The guest editorial in the Saturday, Aug. 31, edition of the Daily Times written by The Philadelphia Enquirer in support of "investing" in the country's economic well-being by increasing wages is an illustration of economic ignorance.
The editorial cites a 75 percent increase in American worker productivity over the period 1979-2012, and only a 5 percent increase in "real" income. The implication is that employers have ripped off the working class by pocketing all the profits that such a disparity must provide.
What the editorial doesn't state, however, is that over the same period of time, the Consumer Price Index increased 236 percent! The editorial also doesn't explain that the term "real" used in reporting income means that it has been adjusted for inflation. So, our American workers' income not only kept up with the outrageous inflation that has been foisted upon us by our government's fiscal policies over the years, combined with wage increases without commensurate productivity increases, but has actually outpaced the cost of living. Given that, where's the complaint?

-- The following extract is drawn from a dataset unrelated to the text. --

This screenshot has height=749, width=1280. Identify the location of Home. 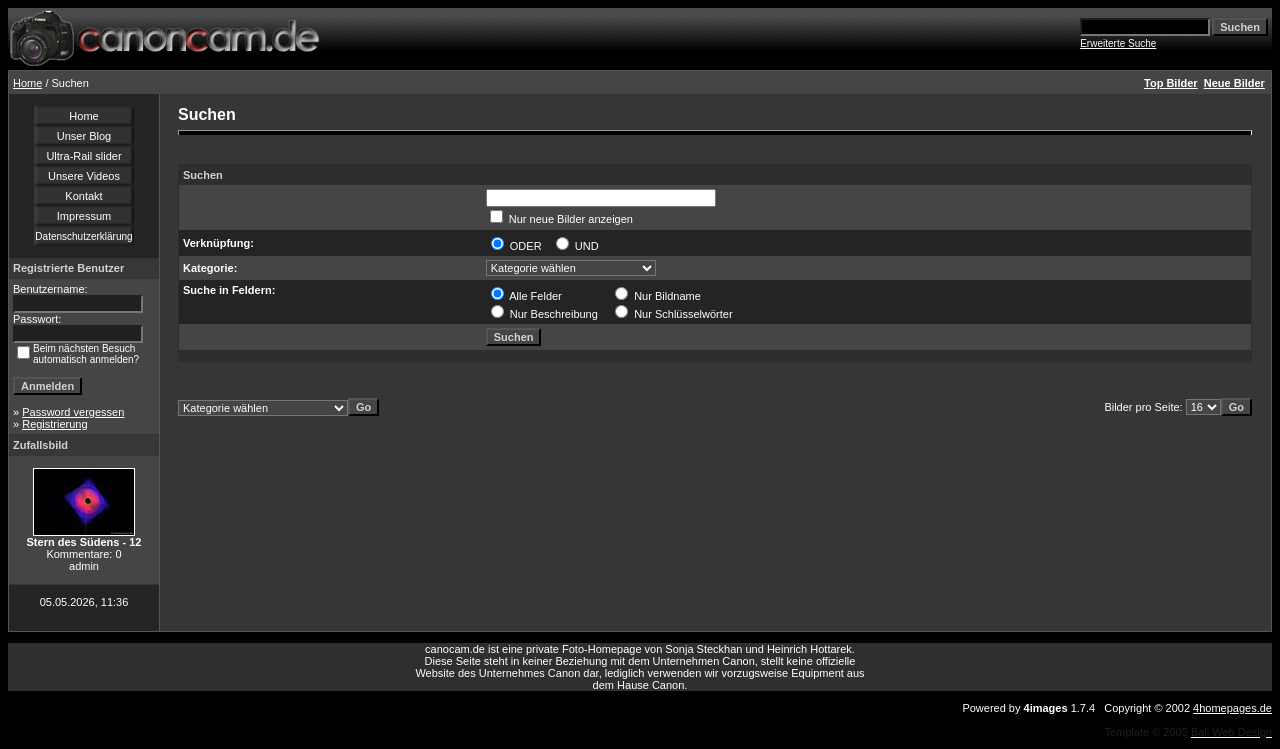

The editorial mentions a KFC cashier who makes $7.75 an hour and hasn't had a raise since 2007. What has she been doing to improve her lot since she took that job eight years ago? Expecting an employer to pay higher wages simply because prices have increased is wishful thinking. Employers have to have productivity improvement in order to increase wages, or they must otherwise increase the cost of their product, thus contributing to a further increase in the cost of living.
Here's a simple test of the editorial's plea for "investing" by increasing wages so that wage-earners presumably would have more money to spend and stimulate the economy: set the minimum wage at $20 per hour, which equates to $40,000 per year. What do you think would happen?